Monday, February 8, 2010

Dual Diagnosis part 2: A preface

Last week I wrote about Dual Diagnosis, or Co-Occurring disorders, which refer to people who have both a mental illness and a substance abuse problem (licit or illicit.) This week I wanted to address what you can do if you have a loved one who is living with this issue.

I want to start out by saying that I struggled with writing this post yesterday. I felt blocked and so I decided to sleep on it. I think I know why. I think it is because I wanted to be careful when writing this post. Careful to give you good advice and resources, but also careful not to make it sound like the tips and links I was giving you would make things easy.

Because watching someone you love struggle with not one but two illnesses can be daunting right? It can feel like you are all alone in the struggle. The temptation to try and fix things within your family, or relationship, or friendship-without seeking outside help-can be great. And the feeling that it is your job to fix their problems, to save them, can be a weighty one.

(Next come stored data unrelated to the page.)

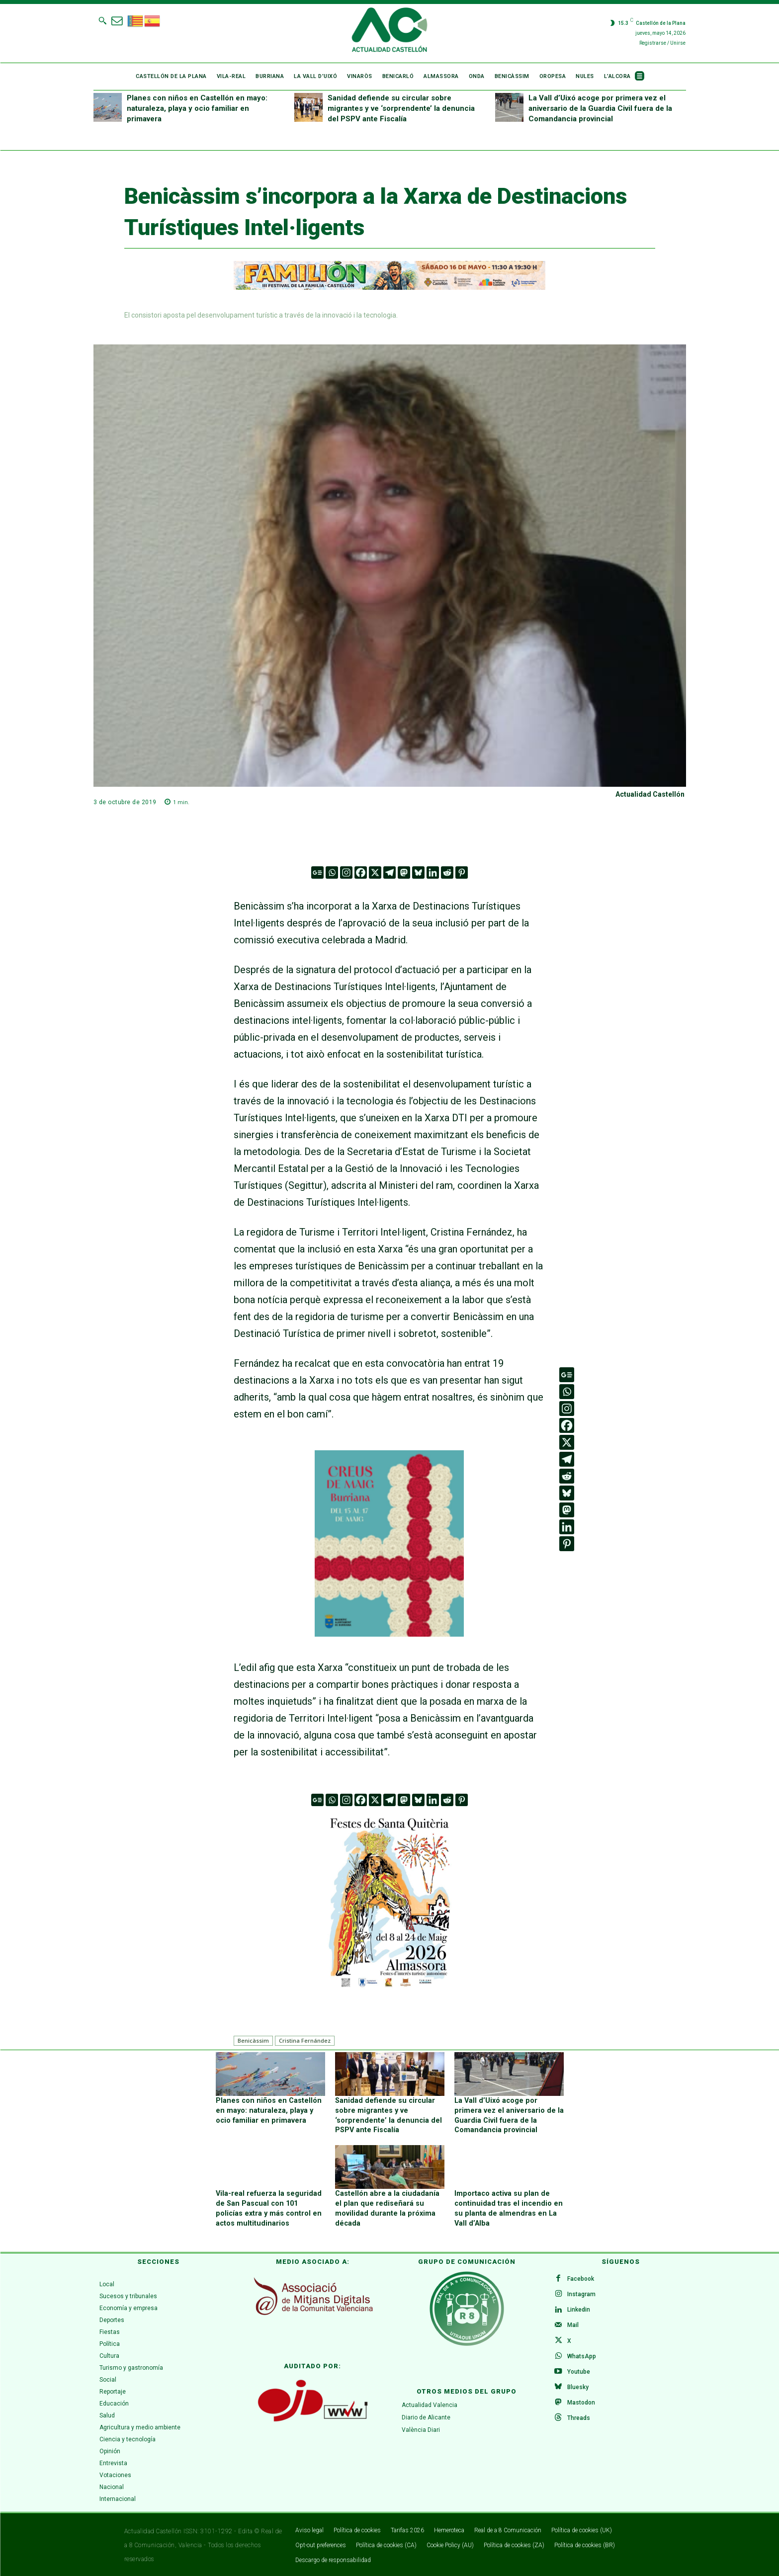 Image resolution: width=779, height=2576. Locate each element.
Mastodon (582, 2405)
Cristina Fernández (305, 2040)
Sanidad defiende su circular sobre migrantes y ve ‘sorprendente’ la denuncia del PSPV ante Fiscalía (401, 108)
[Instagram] (346, 872)
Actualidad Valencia (429, 2403)
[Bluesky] (418, 872)
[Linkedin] (433, 872)
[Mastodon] (404, 872)
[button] (102, 20)
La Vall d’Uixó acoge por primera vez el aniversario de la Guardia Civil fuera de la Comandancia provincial (600, 108)
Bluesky (578, 2389)
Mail (573, 2325)
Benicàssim (253, 2040)
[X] (375, 872)
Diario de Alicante (426, 2415)
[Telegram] (389, 872)
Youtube (579, 2373)
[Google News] (317, 872)
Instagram (582, 2293)
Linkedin (579, 2309)
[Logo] (389, 31)
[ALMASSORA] (389, 1901)
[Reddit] (447, 872)
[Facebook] (360, 872)
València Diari (421, 2428)
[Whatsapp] (332, 872)
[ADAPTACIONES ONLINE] (389, 287)
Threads (579, 2420)
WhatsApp (582, 2357)
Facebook (581, 2277)
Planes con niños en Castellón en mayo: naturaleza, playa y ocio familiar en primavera (197, 108)
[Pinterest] (461, 872)
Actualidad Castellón (650, 794)
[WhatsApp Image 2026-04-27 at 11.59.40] (389, 1633) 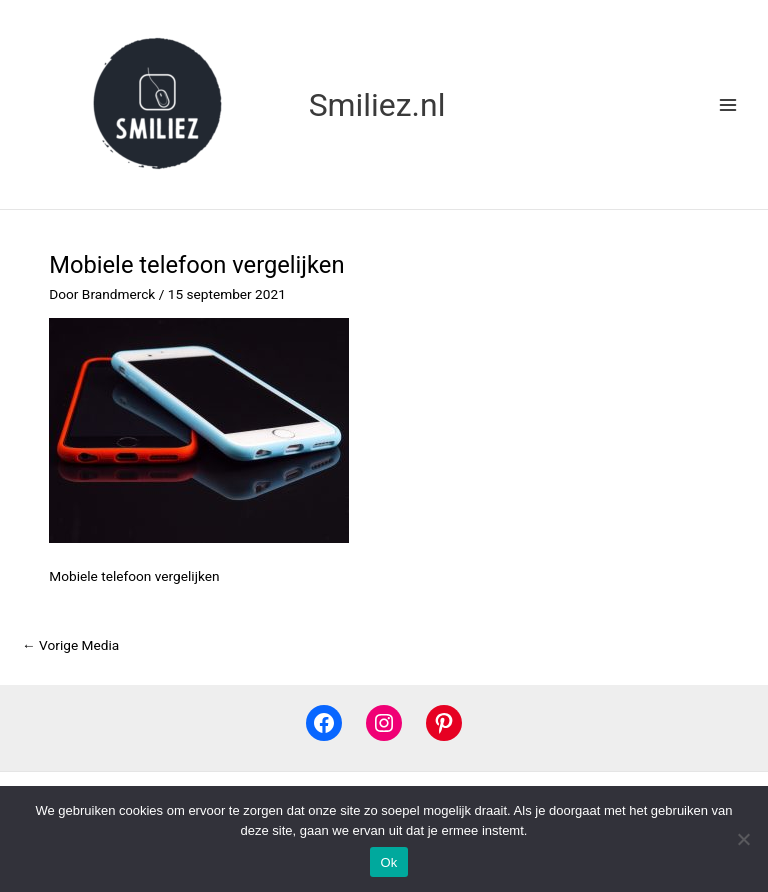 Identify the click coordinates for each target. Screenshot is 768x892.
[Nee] (743, 839)
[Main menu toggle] (728, 104)
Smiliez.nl (377, 105)
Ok (388, 862)
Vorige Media (70, 645) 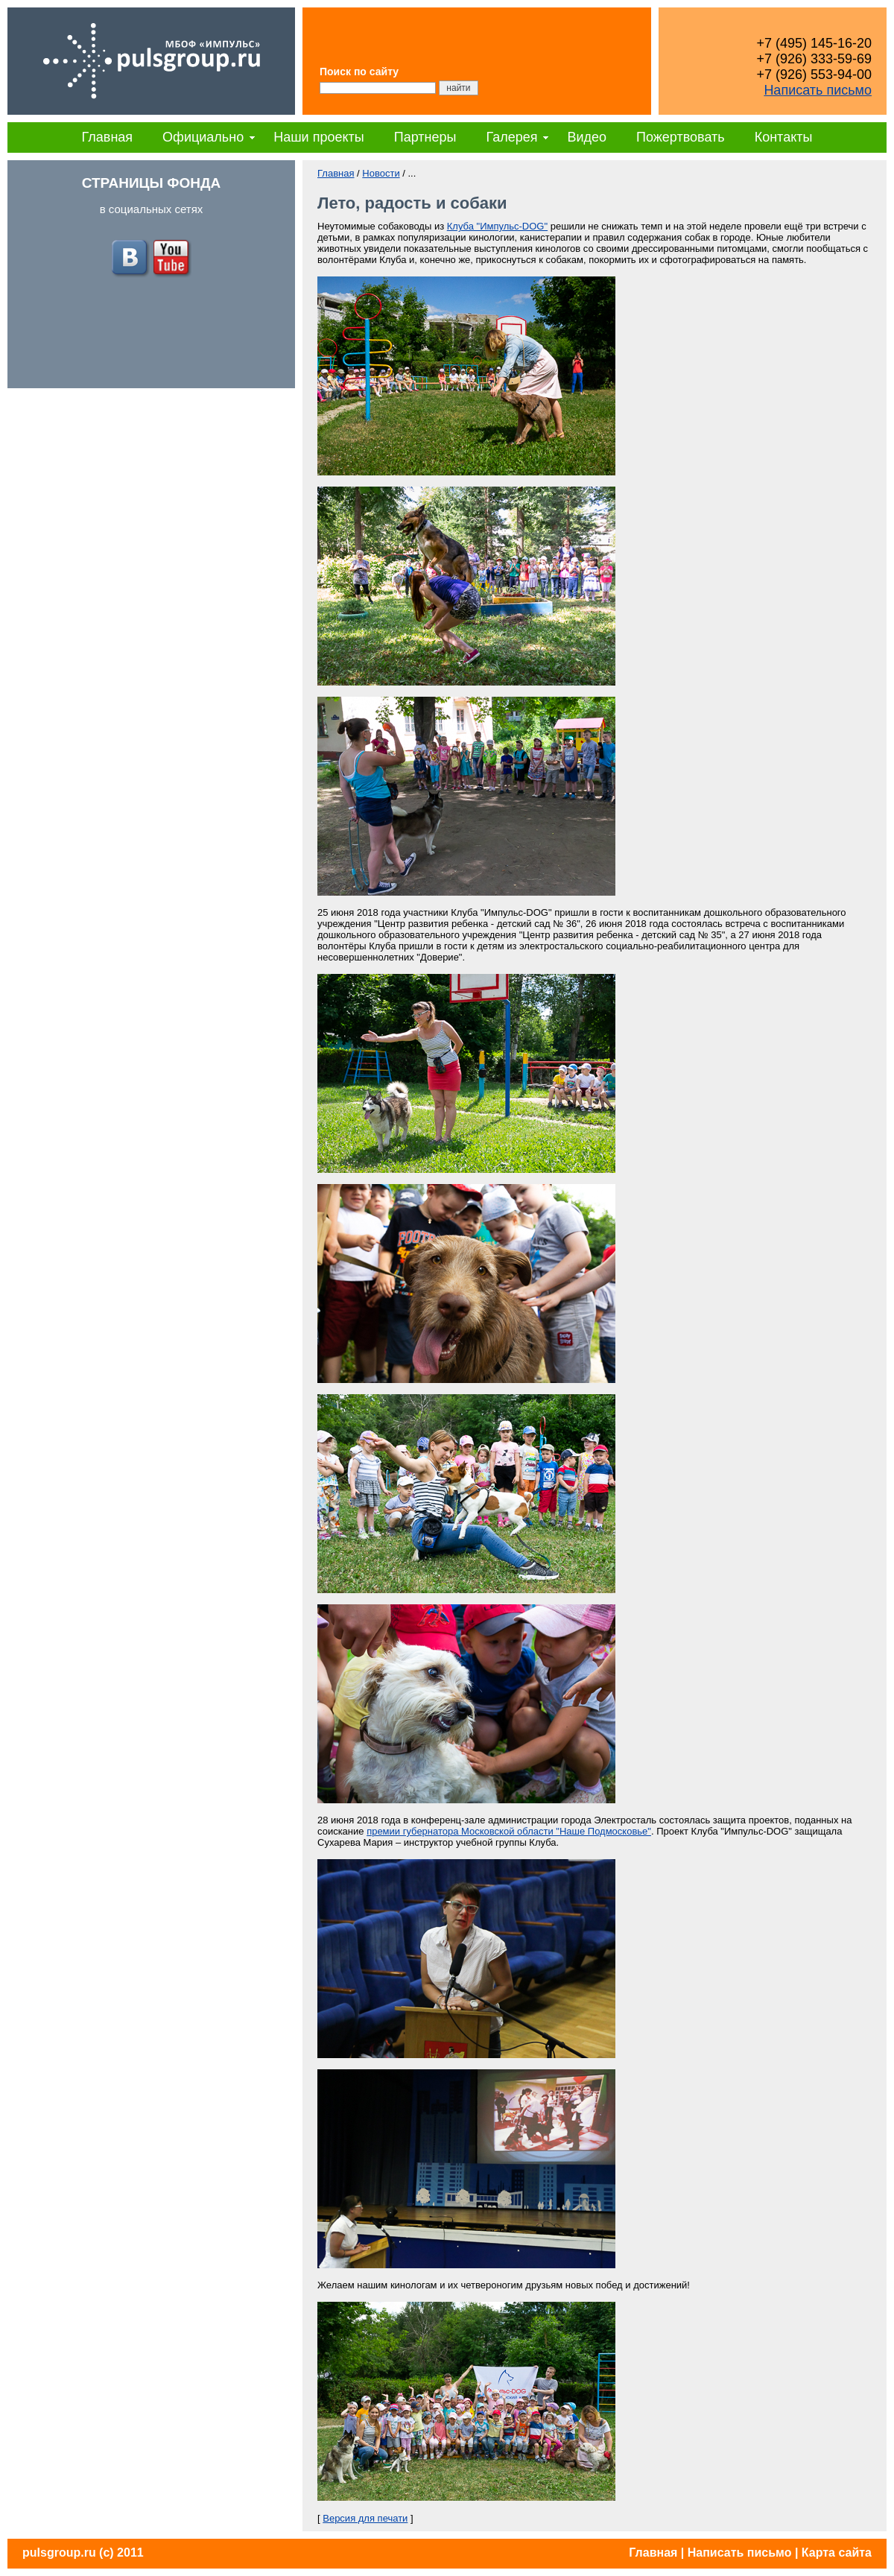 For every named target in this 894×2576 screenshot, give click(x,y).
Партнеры (425, 137)
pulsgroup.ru (59, 2552)
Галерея (511, 137)
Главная (107, 137)
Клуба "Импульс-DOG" (497, 226)
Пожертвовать (680, 137)
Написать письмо (818, 90)
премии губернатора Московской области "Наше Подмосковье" (509, 1831)
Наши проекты (318, 137)
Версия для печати (365, 2518)
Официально (203, 137)
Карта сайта (837, 2552)
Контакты (784, 137)
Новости (380, 173)
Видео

It can be scary to even broach the subject with a person you care about. What if they get mad, what if you lose the relationship, what if you're wrong? The simple act of bringing the problem into the light through honest discussion...well it can feel anything but simple.

And even when your loved one has begun treatment, there is still a long hard road ahead. Overcoming mental illness and substance abuse at the same time is not easy. It is challenging. It is complicated. It takes time, often lots of time. It is hard, two steps forward one step back, work. I want to acknowledge this. (I might add that the above also applies to people who are struggling with other mental illnesses or disorders.)

Yet I don't want to rob you of hope. I truly believe that there is always room for hope. It is possible to overcome dual diagnosis. There are resources out there for you, there is help out there. There are communities of people who know what you are going through, and they can support you. If there is one message that runs through all of the tips and advice I am about to offer it is this one: You are not alone, you don't have to do this alone. There is help out there, and there is always room for hope.



I am going to leave at that for this post. I wanted to get that out there. I wanted to let you know that I know there are no quick fixes. That I am not trying to tell you that I can give you easy answers. I am going to include all the tips and links I have for you in an immediate follow up post. I hope they will help you, your family, your loved ones.